------ Dataset ------

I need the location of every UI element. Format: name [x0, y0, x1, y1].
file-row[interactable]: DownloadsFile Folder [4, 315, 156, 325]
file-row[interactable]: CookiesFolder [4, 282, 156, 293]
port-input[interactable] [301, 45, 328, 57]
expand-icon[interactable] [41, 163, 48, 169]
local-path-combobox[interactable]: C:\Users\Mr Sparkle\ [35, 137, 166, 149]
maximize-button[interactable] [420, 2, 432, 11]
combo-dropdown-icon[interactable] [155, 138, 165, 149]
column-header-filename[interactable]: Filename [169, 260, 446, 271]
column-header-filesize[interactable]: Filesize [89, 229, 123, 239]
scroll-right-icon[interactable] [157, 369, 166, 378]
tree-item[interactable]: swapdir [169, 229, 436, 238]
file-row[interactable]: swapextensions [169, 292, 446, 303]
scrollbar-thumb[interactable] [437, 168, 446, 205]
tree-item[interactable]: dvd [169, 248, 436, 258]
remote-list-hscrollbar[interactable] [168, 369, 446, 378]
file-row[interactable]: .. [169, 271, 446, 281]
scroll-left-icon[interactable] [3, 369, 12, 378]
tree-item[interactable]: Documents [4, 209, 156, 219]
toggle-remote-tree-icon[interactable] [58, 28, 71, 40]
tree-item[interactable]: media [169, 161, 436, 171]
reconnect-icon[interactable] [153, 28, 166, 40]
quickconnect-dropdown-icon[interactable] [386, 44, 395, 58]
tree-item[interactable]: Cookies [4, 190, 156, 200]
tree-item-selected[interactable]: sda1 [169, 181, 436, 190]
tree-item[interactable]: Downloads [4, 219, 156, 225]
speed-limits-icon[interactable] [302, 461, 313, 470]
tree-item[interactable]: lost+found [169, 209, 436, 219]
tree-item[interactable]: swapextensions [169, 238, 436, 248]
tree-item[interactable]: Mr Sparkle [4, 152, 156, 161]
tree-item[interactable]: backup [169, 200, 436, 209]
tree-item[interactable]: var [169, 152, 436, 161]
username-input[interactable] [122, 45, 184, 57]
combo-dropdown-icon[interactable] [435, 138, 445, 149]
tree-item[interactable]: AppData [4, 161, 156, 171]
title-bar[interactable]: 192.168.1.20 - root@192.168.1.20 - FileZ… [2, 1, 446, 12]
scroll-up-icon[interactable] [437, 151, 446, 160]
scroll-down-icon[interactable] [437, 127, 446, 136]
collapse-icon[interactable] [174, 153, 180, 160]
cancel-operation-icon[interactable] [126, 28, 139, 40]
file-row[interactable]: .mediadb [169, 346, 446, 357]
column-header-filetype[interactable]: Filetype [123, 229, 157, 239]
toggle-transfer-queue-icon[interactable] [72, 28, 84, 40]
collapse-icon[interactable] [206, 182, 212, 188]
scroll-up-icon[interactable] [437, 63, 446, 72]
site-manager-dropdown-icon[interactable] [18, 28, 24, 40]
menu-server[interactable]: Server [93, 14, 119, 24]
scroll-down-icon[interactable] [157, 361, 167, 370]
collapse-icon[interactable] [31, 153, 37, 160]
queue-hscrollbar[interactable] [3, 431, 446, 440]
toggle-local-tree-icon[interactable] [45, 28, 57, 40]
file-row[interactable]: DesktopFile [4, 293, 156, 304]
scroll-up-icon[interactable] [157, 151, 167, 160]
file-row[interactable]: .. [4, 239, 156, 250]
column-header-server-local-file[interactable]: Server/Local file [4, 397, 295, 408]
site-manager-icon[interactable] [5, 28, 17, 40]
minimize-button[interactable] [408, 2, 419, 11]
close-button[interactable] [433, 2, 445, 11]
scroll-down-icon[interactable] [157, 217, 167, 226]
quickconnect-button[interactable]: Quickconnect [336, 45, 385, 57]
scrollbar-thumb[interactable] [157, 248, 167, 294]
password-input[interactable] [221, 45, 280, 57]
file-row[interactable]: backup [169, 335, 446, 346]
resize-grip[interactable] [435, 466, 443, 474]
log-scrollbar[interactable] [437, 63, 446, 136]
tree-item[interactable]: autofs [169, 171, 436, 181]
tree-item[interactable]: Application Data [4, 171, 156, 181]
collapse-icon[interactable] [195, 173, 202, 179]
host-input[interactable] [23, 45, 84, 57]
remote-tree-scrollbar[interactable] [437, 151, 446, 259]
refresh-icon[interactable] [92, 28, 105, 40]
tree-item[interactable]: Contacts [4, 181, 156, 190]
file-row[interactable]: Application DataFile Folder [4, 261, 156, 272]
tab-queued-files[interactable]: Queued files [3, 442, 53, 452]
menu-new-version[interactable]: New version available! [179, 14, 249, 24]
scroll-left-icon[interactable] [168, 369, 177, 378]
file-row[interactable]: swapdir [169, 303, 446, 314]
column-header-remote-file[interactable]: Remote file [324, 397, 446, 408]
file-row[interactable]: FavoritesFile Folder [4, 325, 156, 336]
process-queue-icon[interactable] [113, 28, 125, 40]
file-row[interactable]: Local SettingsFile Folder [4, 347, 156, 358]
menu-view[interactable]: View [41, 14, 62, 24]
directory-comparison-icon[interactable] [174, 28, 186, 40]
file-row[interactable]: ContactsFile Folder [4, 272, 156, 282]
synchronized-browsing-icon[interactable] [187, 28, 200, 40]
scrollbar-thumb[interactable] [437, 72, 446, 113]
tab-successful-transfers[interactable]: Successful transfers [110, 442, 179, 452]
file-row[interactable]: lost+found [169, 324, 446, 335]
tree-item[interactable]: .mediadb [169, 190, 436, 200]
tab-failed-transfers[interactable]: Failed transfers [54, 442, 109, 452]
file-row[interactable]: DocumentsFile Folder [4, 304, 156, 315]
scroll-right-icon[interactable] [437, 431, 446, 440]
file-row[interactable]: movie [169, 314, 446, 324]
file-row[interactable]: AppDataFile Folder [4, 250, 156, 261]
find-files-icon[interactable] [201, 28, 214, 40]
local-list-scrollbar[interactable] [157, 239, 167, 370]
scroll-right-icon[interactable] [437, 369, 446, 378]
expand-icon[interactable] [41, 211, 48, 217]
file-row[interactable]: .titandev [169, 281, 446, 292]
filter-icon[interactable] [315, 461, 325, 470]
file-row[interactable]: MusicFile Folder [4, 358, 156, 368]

------

Print every record above exactly as written.

I need the location of every UI element. Format: name [x0, y0, x1, y1].
file-row[interactable]: DownloadsFile Folder [4, 315, 156, 325]
file-row[interactable]: CookiesFolder [4, 282, 156, 293]
port-input[interactable] [301, 45, 328, 57]
expand-icon[interactable] [41, 163, 48, 169]
local-path-combobox[interactable]: C:\Users\Mr Sparkle\ [35, 137, 166, 149]
maximize-button[interactable] [420, 2, 432, 11]
combo-dropdown-icon[interactable] [155, 138, 165, 149]
column-header-filename[interactable]: Filename [169, 260, 446, 271]
column-header-filesize[interactable]: Filesize [89, 229, 123, 239]
scroll-right-icon[interactable] [157, 369, 166, 378]
tree-item[interactable]: swapdir [169, 229, 436, 238]
file-row[interactable]: swapextensions [169, 292, 446, 303]
scrollbar-thumb[interactable] [437, 168, 446, 205]
tree-item[interactable]: dvd [169, 248, 436, 258]
remote-list-hscrollbar[interactable] [168, 369, 446, 378]
file-row[interactable]: .. [169, 271, 446, 281]
scroll-left-icon[interactable] [3, 369, 12, 378]
tree-item[interactable]: Documents [4, 209, 156, 219]
toggle-remote-tree-icon[interactable] [58, 28, 71, 40]
tree-item[interactable]: media [169, 161, 436, 171]
reconnect-icon[interactable] [153, 28, 166, 40]
quickconnect-dropdown-icon[interactable] [386, 44, 395, 58]
tree-item[interactable]: Cookies [4, 190, 156, 200]
tree-item-selected[interactable]: sda1 [169, 181, 436, 190]
tree-item[interactable]: Downloads [4, 219, 156, 225]
speed-limits-icon[interactable] [302, 461, 313, 470]
tree-item[interactable]: lost+found [169, 209, 436, 219]
tree-item[interactable]: swapextensions [169, 238, 436, 248]
tree-item[interactable]: Mr Sparkle [4, 152, 156, 161]
tree-item[interactable]: backup [169, 200, 436, 209]
tree-item[interactable]: var [169, 152, 436, 161]
username-input[interactable] [122, 45, 184, 57]
combo-dropdown-icon[interactable] [435, 138, 445, 149]
tree-item[interactable]: AppData [4, 161, 156, 171]
title-bar[interactable]: 192.168.1.20 - root@192.168.1.20 - FileZ… [2, 1, 446, 12]
scroll-up-icon[interactable] [437, 151, 446, 160]
scroll-down-icon[interactable] [437, 127, 446, 136]
collapse-icon[interactable] [174, 153, 180, 160]
cancel-operation-icon[interactable] [126, 28, 139, 40]
file-row[interactable]: .mediadb [169, 346, 446, 357]
column-header-filetype[interactable]: Filetype [123, 229, 157, 239]
toggle-transfer-queue-icon[interactable] [72, 28, 84, 40]
collapse-icon[interactable] [206, 182, 212, 188]
scroll-up-icon[interactable] [437, 63, 446, 72]
site-manager-dropdown-icon[interactable] [18, 28, 24, 40]
menu-server[interactable]: Server [93, 14, 119, 24]
scroll-down-icon[interactable] [157, 361, 167, 370]
collapse-icon[interactable] [31, 153, 37, 160]
queue-hscrollbar[interactable] [3, 431, 446, 440]
toggle-local-tree-icon[interactable] [45, 28, 57, 40]
file-row[interactable]: DesktopFile [4, 293, 156, 304]
scroll-up-icon[interactable] [157, 151, 167, 160]
file-row[interactable]: .. [4, 239, 156, 250]
column-header-server-local-file[interactable]: Server/Local file [4, 397, 295, 408]
site-manager-icon[interactable] [5, 28, 17, 40]
minimize-button[interactable] [408, 2, 419, 11]
close-button[interactable] [433, 2, 445, 11]
scroll-down-icon[interactable] [157, 217, 167, 226]
quickconnect-button[interactable]: Quickconnect [336, 45, 385, 57]
scrollbar-thumb[interactable] [157, 248, 167, 294]
password-input[interactable] [221, 45, 280, 57]
file-row[interactable]: backup [169, 335, 446, 346]
resize-grip[interactable] [435, 466, 443, 474]
log-scrollbar[interactable] [437, 63, 446, 136]
tree-item[interactable]: autofs [169, 171, 436, 181]
tree-item[interactable]: Application Data [4, 171, 156, 181]
collapse-icon[interactable] [195, 173, 202, 179]
host-input[interactable] [23, 45, 84, 57]
remote-tree-scrollbar[interactable] [437, 151, 446, 259]
refresh-icon[interactable] [92, 28, 105, 40]
tree-item[interactable]: Contacts [4, 181, 156, 190]
file-row[interactable]: Application DataFile Folder [4, 261, 156, 272]
tab-queued-files[interactable]: Queued files [3, 442, 53, 452]
menu-new-version[interactable]: New version available! [179, 14, 249, 24]
scroll-left-icon[interactable] [168, 369, 177, 378]
file-row[interactable]: swapdir [169, 303, 446, 314]
column-header-remote-file[interactable]: Remote file [324, 397, 446, 408]
file-row[interactable]: FavoritesFile Folder [4, 325, 156, 336]
process-queue-icon[interactable] [113, 28, 125, 40]
file-row[interactable]: Local SettingsFile Folder [4, 347, 156, 358]
menu-view[interactable]: View [41, 14, 62, 24]
directory-comparison-icon[interactable] [174, 28, 186, 40]
file-row[interactable]: ContactsFile Folder [4, 272, 156, 282]
synchronized-browsing-icon[interactable] [187, 28, 200, 40]
scrollbar-thumb[interactable] [437, 72, 446, 113]
tab-successful-transfers[interactable]: Successful transfers [110, 442, 179, 452]
file-row[interactable]: lost+found [169, 324, 446, 335]
tree-item[interactable]: .mediadb [169, 190, 436, 200]
tab-failed-transfers[interactable]: Failed transfers [54, 442, 109, 452]
file-row[interactable]: DocumentsFile Folder [4, 304, 156, 315]
scroll-right-icon[interactable] [437, 431, 446, 440]
file-row[interactable]: movie [169, 314, 446, 324]
file-row[interactable]: AppDataFile Folder [4, 250, 156, 261]
find-files-icon[interactable] [201, 28, 214, 40]
local-list-scrollbar[interactable] [157, 239, 167, 370]
scroll-right-icon[interactable] [437, 369, 446, 378]
expand-icon[interactable] [41, 211, 48, 217]
file-row[interactable]: .titandev [169, 281, 446, 292]
filter-icon[interactable] [315, 461, 325, 470]
file-row[interactable]: MusicFile Folder [4, 358, 156, 368]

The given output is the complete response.